L’objectif, a déclaré Bindu Reddy à ZDNet, est de créer un service qui “crée automatiquement des modèles prêts à la production à partir de données” afin de faciliter le travail des entreprises qui ne disposent pas d’équipes de data scientist et de développeurs spécialisés.

“Bien que d’autres entreprises parlent d’offrir ce service, c’est encore une chimère” écrit Bindu Reddy dans un mail échangé avec ZDNet. “Nous avons fait des progrès significatifs vers cet objectif” déclare t-elle.

En fait, les grandes lignes du service Reality Engines sont assez semblables à celles d’une IA d’entreprise telle qu’elle est actuellement proposée, avec un focus plus important sur les aspects d’apprentissage profond.

De cas d’utilisation multiples

Les offres d’Amazon, Google, Microsoft, IBM, Oracle et Salesforce pour les entreprises qui utilisent l’IA ont tendance à correspondre à des cas d’utilisation typiques, tels que les chatbots, l’analyse des ventes, la synthèse vocale, etc. Elles utilisent un mélange de technologies telles que “AutoML”, plus ou moins sophistiquées et de qualité variable.

L’offre de Reality Engines va au-delà des simples fonctions de programme comme celles des applications d’entreprise plus substantielles.

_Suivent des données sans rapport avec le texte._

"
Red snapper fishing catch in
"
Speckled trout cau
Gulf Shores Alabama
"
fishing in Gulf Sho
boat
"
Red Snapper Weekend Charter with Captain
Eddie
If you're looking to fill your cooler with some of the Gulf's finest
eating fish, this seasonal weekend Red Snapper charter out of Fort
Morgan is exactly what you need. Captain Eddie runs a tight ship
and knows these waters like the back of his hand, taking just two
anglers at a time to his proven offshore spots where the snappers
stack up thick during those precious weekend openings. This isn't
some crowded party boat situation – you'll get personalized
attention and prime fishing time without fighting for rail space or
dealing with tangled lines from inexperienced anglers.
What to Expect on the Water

Elle comprend des applications telles que la manière d’optimiser les dépenses d’une entreprise en matière de cloud computing, les prévisions de paramètres financiers tels que les recettes et les dépenses, et les “scores d’affinité” pour classer les préférences des clients en matière de produits.

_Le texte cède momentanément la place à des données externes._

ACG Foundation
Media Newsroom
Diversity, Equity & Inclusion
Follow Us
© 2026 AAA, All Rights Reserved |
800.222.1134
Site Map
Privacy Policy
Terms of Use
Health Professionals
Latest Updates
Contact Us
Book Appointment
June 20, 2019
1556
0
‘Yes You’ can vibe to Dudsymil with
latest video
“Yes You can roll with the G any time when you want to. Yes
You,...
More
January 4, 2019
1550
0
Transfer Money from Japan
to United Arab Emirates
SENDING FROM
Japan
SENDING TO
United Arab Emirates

La partie la plus intéressante est que tout cela est basé sur une combinaison des développements les plus récents en matière de deep learning.

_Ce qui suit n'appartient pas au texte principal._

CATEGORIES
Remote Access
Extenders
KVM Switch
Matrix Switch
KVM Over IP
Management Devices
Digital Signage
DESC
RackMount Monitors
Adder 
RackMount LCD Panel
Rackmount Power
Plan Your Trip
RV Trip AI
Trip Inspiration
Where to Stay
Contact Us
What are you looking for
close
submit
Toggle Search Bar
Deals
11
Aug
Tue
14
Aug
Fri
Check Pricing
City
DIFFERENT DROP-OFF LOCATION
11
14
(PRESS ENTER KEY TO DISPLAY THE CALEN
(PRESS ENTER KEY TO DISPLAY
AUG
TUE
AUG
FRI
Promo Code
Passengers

Generative Adversarial Networks et Network Architecture Search

En particulier, les deux piliers de l’offre sont les “réseaux antagonistes génératifs” (Generative Adversarial Networks ou GANs), et la “recherche d’architecture neuronale” (Network Architecture Search, dite aussi Neural Architecture Search ou NAS). Selon l’entreprise, ces deux technologies peuvent réduire considérablement l’effort nécessaire à la construction de l’apprentissage machine (machine learning) pour les fonctions de l’entreprise.

Les GAN sont bien sûr connus pour faire des deep fakes en optimisant la compétition entre deux réseaux neuronaux basée sur le codage et le décodage d’images réelles (ou pour contourner les CAPTCHA). Dans ce cas, Reality Engines a construit ce qu’on appelle un “DAGAN” (Data Augmentation Generative Adversarial Networks), un GAN qui peut être utilisé pour l’augmentation des données, une pratique consistant à fabriquer des ensembles de données synthétiques lorsque les données disponibles ne sont pas suffisantes pour entraîner un réseau neuronal dans un domaine donné.

Les DAGAN ont été lancés par Antreas Antoniou de l’Institut de calcul neural et adaptatif de l’Université d’Edimbourg en 2018. L’équipe de Reality Engines a fait encore mieux : Ils ont construit un DAGAN en utilisant la recherche d’architecture de réseau, ou “NAS” (network architecture search), dans laquelle l’ordinateur trouve la meilleure architecture pour le GAN en essayant diverses combinaisons de “cellules”, des primitives de base composées de modules de réseaux neuronaux.

Vers les BANANAS

Là aussi, l’équipe a innové. Comme le décrit un article de l’automne dernier, rédigé par Colin White et Yash Savani, membres de l’équipe Reality Engines, l’approche novatrice est appelée “BANANAS”.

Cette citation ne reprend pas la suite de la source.